# Spanish tax question/problem!



## passiflora (Jun 28, 2012)

We are Spanish residents but pay UK taxes. We are now in the Spanish tax system,La Renta, and last year had no problems but this year our Spanish accountant tells us we have to pay Spanish tax on our UK pensions. We have already paid the tax in the UK but he still insists we have to pay it here. Our UK accountants says this isn't right, EU law is that one pays taxes in one country only. Has anyone else come across this problem?


----------



## snikpoh (Nov 19, 2007)

passiflora said:


> We are Spanish residents but pay UK taxes. We are now in the Spanish tax system,La Renta, and last year had no problems but this year our Spanish accountant tells us we have to pay Spanish tax on our UK pensions. We have already paid the tax in the UK but he still insists we have to pay it here. Our UK accountants says this isn't right, EU law is that one pays taxes in one country only. Has anyone else come across this problem?

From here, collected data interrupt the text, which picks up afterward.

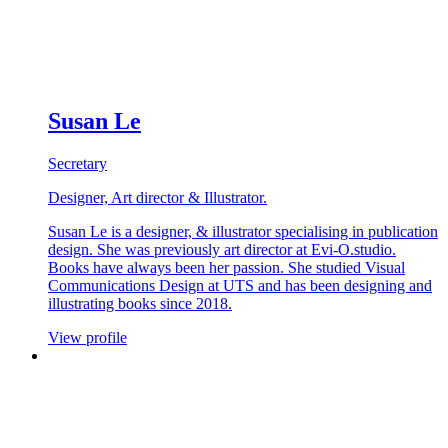
Susan Le
Secretary
Designer, Art director & Illustrator.
Susan Le is a designer, & illustrator specialising in publication
design. She was previously art director at Evi-O.studio.
Books have always been her passion. She studied Visual
Communications Design at UTS and has been designing and
illustrating books since 2018.
View profile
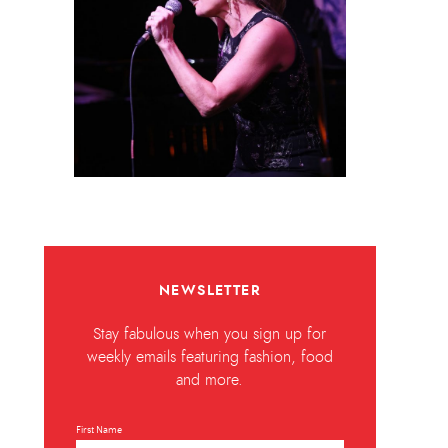
NEWSLETTER
Stay fabulous when you sign up for
weekly emails featuring fashion, food
and more.
First Name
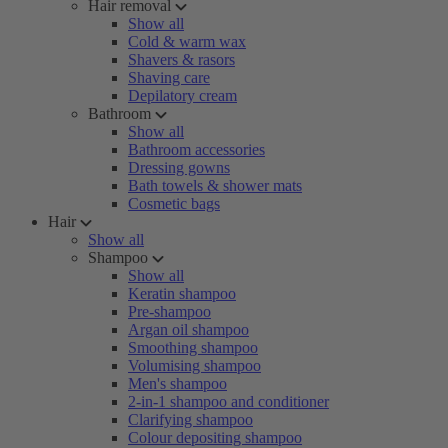
Hair removal
Show all
Cold & warm wax
Shavers & rasors
Shaving care
Depilatory cream
Bathroom
Show all
Bathroom accessories
Dressing gowns
Bath towels & shower mats
Cosmetic bags
Hair
Show all
Shampoo
Show all
Keratin shampoo
Pre-shampoo
Argan oil shampoo
Smoothing shampoo
Volumising shampoo
Men's shampoo
2-in-1 shampoo and conditioner
Clarifying shampoo
Colour depositing shampoo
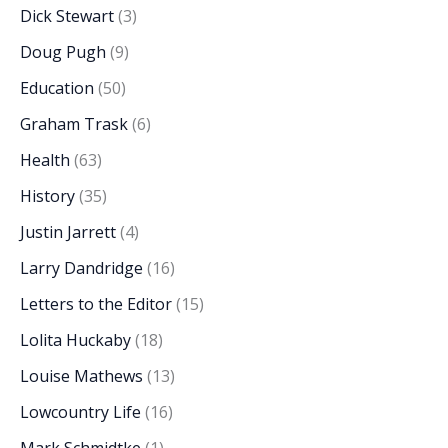
Dick Stewart
(3)
Doug Pugh
(9)
Education
(50)
Graham Trask
(6)
Health
(63)
History
(35)
Justin Jarrett
(4)
Larry Dandridge
(16)
Letters to the Editor
(15)
Lolita Huckaby
(18)
Louise Mathews
(13)
Lowcountry Life
(16)
Mark Schmidtke
(1)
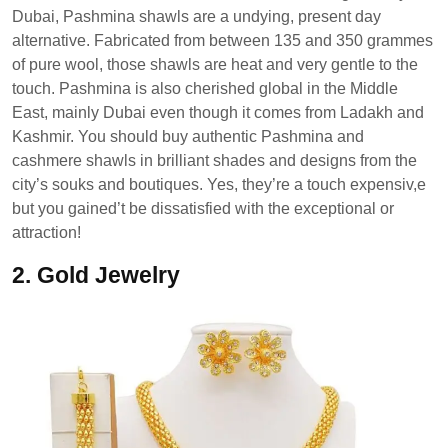
Dubai, Pashmina shawls are a undying, present day
alternative. Fabricated from between 135 and 350 grammes
of pure wool, those shawls are heat and very gentle to the
touch. Pashmina is also cherished global in the Middle
East, mainly Dubai even though it comes from Ladakh and
Kashmir. You should buy authentic Pashmina and
cashmere shawls in brilliant shades and designs from the
city’s souks and boutiques. Yes, they’re a touch expensiv,e
but you gained’t be dissatisfied with the exceptional or
attraction!
2.
Gold Jewelry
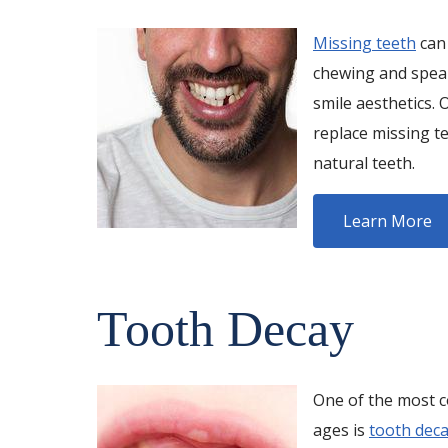
Missing teeth
can 
chewing and speak
smile aesthetics. 
replace missing te
natural teeth.
Learn More
Tooth Decay
One of the most c
ages is
tooth dec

If your pension is NOT a state pension, then YES, you must pay tax in the country you reside in!


However, your UK accountant is wrong!


You have paid tax in UK and are now being taxed here - this is correct but you get an allowance for all the tax that you've paid in UK. So, you might even get a tax rebate!


----------



## Stravinsky (Aug 12, 2007)

passiflora said:


> We are Spanish residents but pay UK taxes. We are now in the Spanish tax system,La Renta, and last year had no problems but this year our Spanish accountant tells us we have to pay Spanish tax on our UK pensions. We have already paid the tax in the UK but he still insists we have to pay it here. Our UK accountants says this isn't right, EU law is that one pays taxes in one country only. Has anyone else come across this problem?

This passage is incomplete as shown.